Ostropolets, who earned immediate credibility due to her own clinical background, had countless conversations with clinicians so that she could be prepared for the questions that might need immediate answers. When the COVID pandemic, the opportunity to shadow clinicians ended.

New opportunities, however, began just as quickly.

“A lot of people struggled with the change in environment, staying inside and pausing their research,” she said. “For me, it wasn’t a challenge because we started COVID work right away. The start of the pandemic was an exciting time for me because we had the study-a-thon. I sat here for two weeks working non-stop and being fully involved with OHDSI and different groups. It was so much fun.”

It was fun, but it was critical and timely work as well. Ostropolets was a lead or co-author on about 20 COVID-related publications, but her most significant impact may have come around characterizing incidence rates of adverse events across a network of observational databases, which directly contributed to the vaccine safety surveillance efforts of both the US Food and Drug Administration (FDA) and the European Medicines Agency (EMA), including the EMA decision to reinstate the AstraZeneca vaccine in the setting of early clotting reports.

With the varying work around COVID and the inability to connect with clinicians as she had done prior to the pandemic, Ostropolets shifted her dissertation focus to a broad topic of reducing pre-analysis bias to generate reliable and responsive observational evidence.

Anna Ostropolets helped lead the Women of OHDSI study “Predicting breast cancer to improve screening” during the 2019 symposium.

“My focus was to develop something that will be used,” she said. “From this perspective, all of the pieces come together. The data consult service was something we wanted clinicians to use. Phoebe is something we believe researchers in OHDSI will use. OHDSI vocabularies are definitely something researchers are using. Our work with vaccine safety and effectiveness was something we knew the FDA wanted. All of the pieces are related in some way to bias in observational studies. More than that, they are coming from some of the real-world use cases that we saw.”

Ostropolets would be the first to note that none of this work can be done alone, a lesson she hopes future PhD students heed early in their research journey.

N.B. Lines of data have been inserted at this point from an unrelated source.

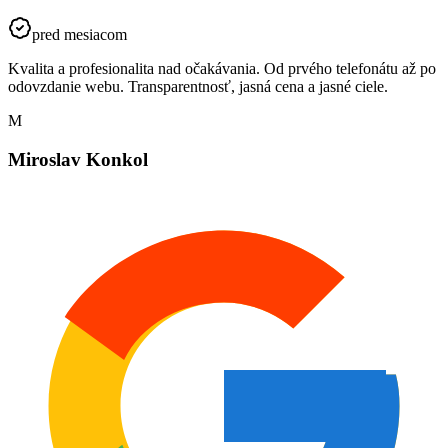
pred mesiacom
Kvalita a profesionalita nad očakávania. Od prvého telefonátu až po
odovzdanie webu. Transparentnosť, jasná cena a jasné ciele.
M
Miroslav Konkol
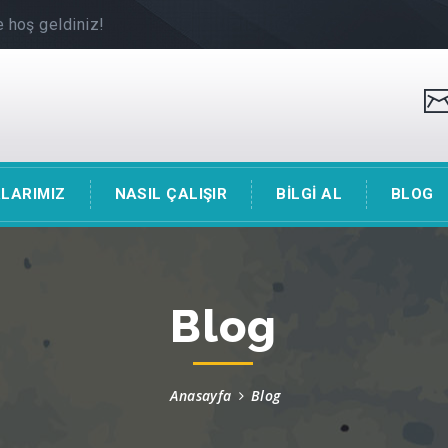
 hoş geldiniz!
LARIMIZ
NASIL ÇALIŞIR
BİLGİ AL
BLOG
Blog
Anasayfa
Blog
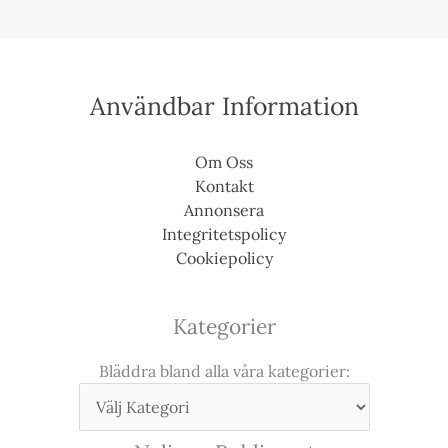
Användbar Information
Om Oss
Kontakt
Annonsera
Integritetspolicy
Cookiepolicy
Kategorier
Bläddra bland alla våra kategorier:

“I know a lot of people in various programs struggle with their PhD because it’s essentially five years when you are pretty much on your own,” she said. “You have an advisor, but you spend most of the time on your research. You are the primary person doing your research. It’s usually not a team. In OHDSI, at each point, there are always connections and teams. There are people who care about the same stuff you care about, whether it is the clinical side, or methods, or many other areas of observational science.”

They do more than care, however. They accomplish.

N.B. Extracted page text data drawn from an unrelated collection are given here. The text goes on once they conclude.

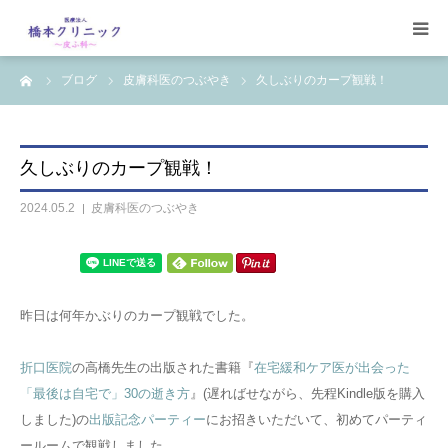
ーム
ブログ
皮膚科医のつぶやき
久しぶりのカープ観戦！
受診案内
治療案内
久しぶりのカープ観戦！
設備
2024.05.2
皮膚科医のつぶやき
【コラム】
ワクチン一覧
昨日は何年かぶりのカープ観戦でした。
折口医院
の高橋先生の出版された書籍『
在宅緩和ケア医が出会った
「最後は自宅で」30の逝き方
』(遅ればせながら、先程Kindle版を購入
しました)の
出版記念パーティー
にお招きいただいて、初めてパーティ
ールームで観戦しました。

“One of the greatest advantages in OHDSI is that projects get done,” she said. “They get done fast. What you would typically spend one or two years on your own can be done much faster in OHDSI, and it will become a much better project because you have all of the collaborators with different experiences and perspectives. Usually, you collaborate with somebody smarter than you, and they contribute back. You want to join OHDSI because it will boost up your career, and your publishing record, but also of course because you become part of the warm and welcoming community.”

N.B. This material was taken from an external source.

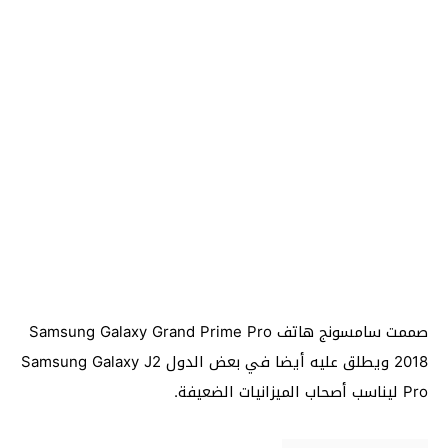
صممت سامسونج هاتف Samsung Galaxy Grand Prime Pro
2018 ويطلق عليه أيضا في بعض الدول Samsung Galaxy J2
Pro ليناسب أصحاب الميزانيات الضعيفة.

Ostropolets felt strong connections within the department, both from those deeply invested in OHDSI and those who focus their research elsewhere. The collaborative spirit is evident in both the publications and grants loaded with DBMI faculty and trainees, and it’s a spirit Ostropolets is hoping to maintain.

“I told George that if I’m staying in academia, I’m staying at DBMI, because it’s been so great,” she said. “If I go to industry, I still want to maintain my connections to DBMI. Leaving OHDSI is outside of my scope completely. Why would you? We have so many exciting projects to do. It’s a never-ending list.”